### Aim of the task:
Among the entries below, one stretch runs from the line that contains "что устно принуждать" through the line that contains "локальными актами, с которыми его ознакомили". Repeat that stretch exactly, ends included, and only that.

——————————

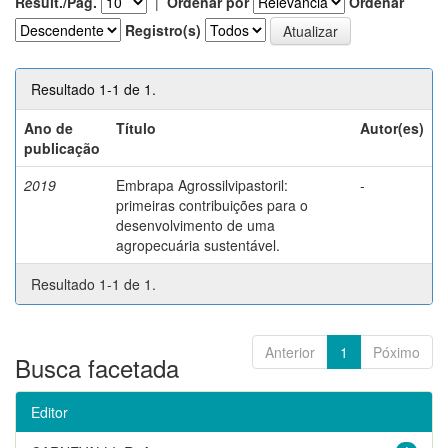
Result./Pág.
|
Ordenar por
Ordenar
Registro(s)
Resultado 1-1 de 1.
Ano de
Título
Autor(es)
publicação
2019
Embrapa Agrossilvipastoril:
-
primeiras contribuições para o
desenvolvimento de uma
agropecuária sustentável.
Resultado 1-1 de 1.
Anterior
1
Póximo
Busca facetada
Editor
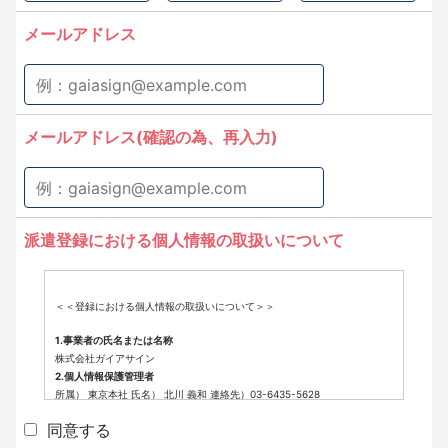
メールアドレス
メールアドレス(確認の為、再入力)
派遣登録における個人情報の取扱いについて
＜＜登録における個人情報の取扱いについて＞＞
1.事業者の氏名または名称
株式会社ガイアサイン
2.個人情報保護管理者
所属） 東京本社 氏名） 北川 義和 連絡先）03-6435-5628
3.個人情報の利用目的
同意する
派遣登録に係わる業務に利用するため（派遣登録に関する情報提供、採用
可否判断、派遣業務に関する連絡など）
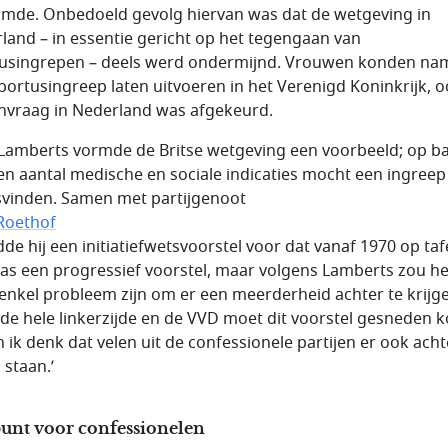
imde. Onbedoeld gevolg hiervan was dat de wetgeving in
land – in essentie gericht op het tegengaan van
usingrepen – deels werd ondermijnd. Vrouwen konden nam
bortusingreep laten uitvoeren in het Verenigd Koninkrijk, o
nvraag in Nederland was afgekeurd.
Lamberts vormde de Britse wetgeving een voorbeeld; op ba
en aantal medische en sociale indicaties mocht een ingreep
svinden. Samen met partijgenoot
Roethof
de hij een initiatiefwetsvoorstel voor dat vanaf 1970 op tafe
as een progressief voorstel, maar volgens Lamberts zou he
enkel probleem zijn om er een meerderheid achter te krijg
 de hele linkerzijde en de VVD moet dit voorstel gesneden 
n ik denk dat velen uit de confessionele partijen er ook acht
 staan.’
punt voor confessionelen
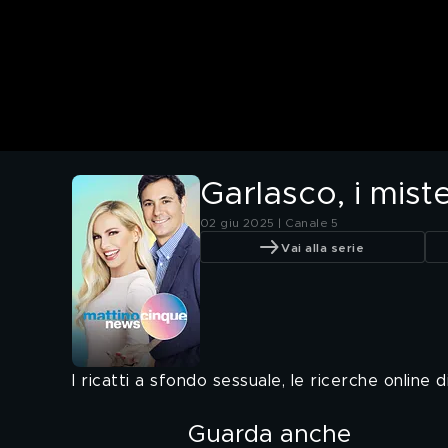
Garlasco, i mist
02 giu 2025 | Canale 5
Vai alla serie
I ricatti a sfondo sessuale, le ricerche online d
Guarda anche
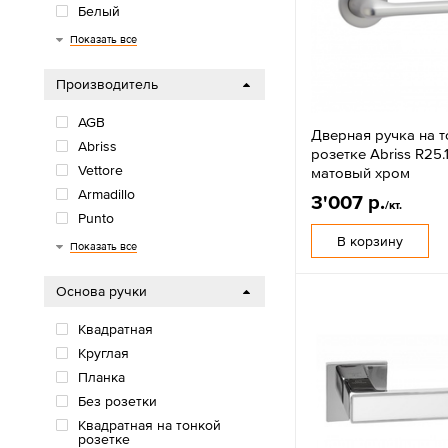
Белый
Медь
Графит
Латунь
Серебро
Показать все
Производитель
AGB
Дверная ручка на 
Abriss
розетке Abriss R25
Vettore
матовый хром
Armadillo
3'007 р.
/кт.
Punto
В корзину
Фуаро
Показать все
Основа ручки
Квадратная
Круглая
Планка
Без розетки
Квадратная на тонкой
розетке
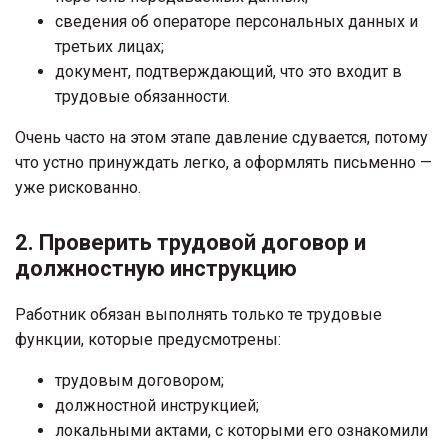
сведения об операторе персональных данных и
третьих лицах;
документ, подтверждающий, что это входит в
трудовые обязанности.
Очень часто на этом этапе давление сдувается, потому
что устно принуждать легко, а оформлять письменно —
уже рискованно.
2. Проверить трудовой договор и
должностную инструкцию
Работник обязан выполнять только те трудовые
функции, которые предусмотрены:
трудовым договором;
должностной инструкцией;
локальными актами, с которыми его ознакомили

——————————

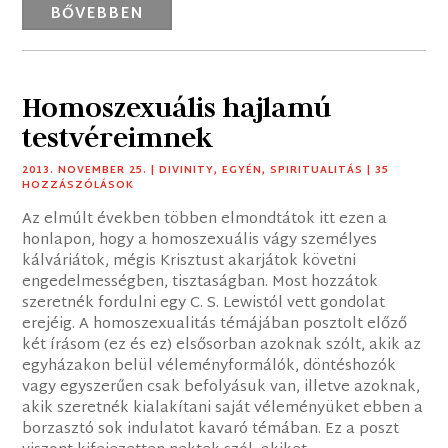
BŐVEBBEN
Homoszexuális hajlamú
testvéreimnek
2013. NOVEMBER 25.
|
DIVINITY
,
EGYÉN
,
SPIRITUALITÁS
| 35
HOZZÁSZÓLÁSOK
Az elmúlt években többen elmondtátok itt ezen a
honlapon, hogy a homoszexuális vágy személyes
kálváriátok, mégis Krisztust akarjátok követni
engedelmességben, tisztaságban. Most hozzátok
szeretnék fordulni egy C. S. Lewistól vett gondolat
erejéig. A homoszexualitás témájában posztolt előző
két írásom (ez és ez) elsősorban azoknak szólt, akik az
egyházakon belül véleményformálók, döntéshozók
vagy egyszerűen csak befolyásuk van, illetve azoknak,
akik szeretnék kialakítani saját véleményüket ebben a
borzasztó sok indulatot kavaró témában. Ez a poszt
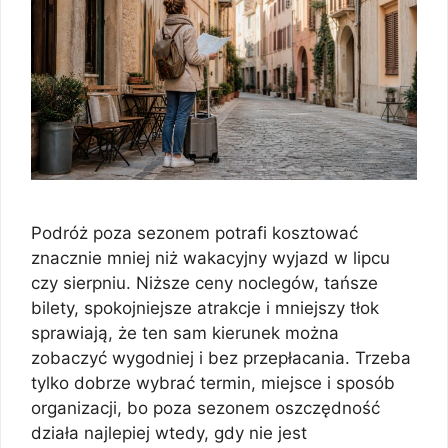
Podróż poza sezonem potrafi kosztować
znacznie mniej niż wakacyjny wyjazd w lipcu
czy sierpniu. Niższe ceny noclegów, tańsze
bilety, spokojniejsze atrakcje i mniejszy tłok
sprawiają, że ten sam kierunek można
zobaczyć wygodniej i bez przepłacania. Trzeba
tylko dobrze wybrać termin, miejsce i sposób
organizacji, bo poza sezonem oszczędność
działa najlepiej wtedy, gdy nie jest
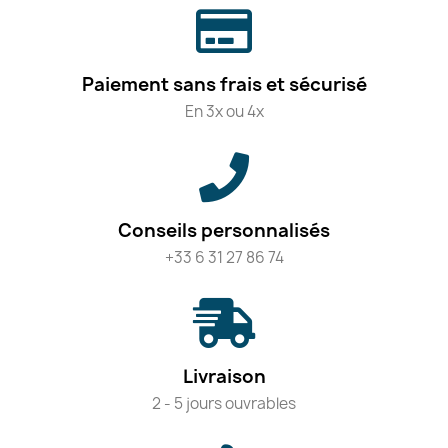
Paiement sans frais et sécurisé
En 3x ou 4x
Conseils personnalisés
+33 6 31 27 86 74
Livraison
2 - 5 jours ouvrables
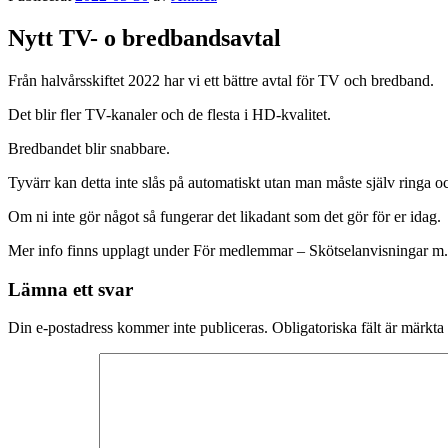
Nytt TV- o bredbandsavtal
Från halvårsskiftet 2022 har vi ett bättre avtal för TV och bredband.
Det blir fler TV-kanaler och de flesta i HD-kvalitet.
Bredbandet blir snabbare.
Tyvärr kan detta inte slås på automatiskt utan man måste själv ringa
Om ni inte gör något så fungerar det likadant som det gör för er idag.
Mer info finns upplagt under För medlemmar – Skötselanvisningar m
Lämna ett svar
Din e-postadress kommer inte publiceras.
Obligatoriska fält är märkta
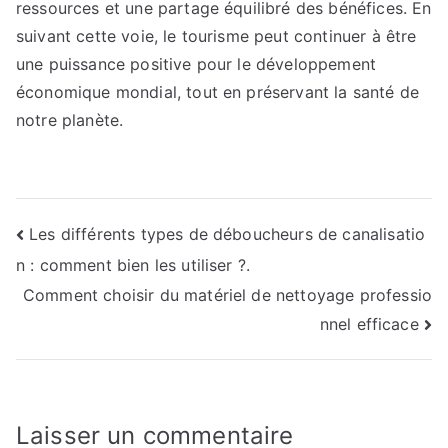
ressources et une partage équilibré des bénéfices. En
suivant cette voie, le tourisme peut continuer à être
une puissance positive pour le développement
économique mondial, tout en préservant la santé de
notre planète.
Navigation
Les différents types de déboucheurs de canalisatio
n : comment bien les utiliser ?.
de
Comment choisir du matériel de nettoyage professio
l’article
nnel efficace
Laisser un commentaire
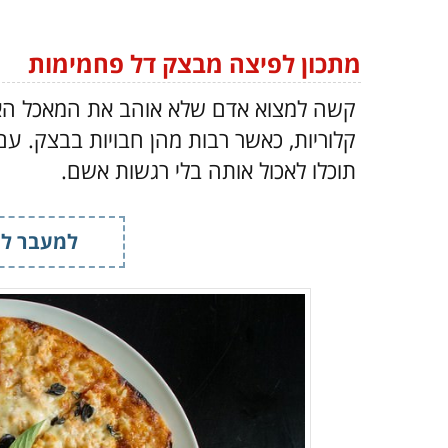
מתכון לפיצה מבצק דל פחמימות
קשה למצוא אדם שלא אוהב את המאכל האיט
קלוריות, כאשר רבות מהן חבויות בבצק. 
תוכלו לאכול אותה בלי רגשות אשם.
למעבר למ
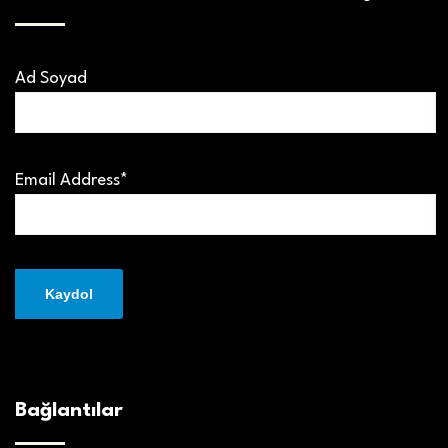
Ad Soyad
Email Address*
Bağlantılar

——————————

### Exercise answer:
что устно принуждать легко, а оформлять письменно —
уже рискованно.
2. Проверить трудовой договор и
должностную инструкцию
Работник обязан выполнять только те трудовые
функции, которые предусмотрены:
трудовым договором;
должностной инструкцией;
локальными актами, с которыми его ознакомили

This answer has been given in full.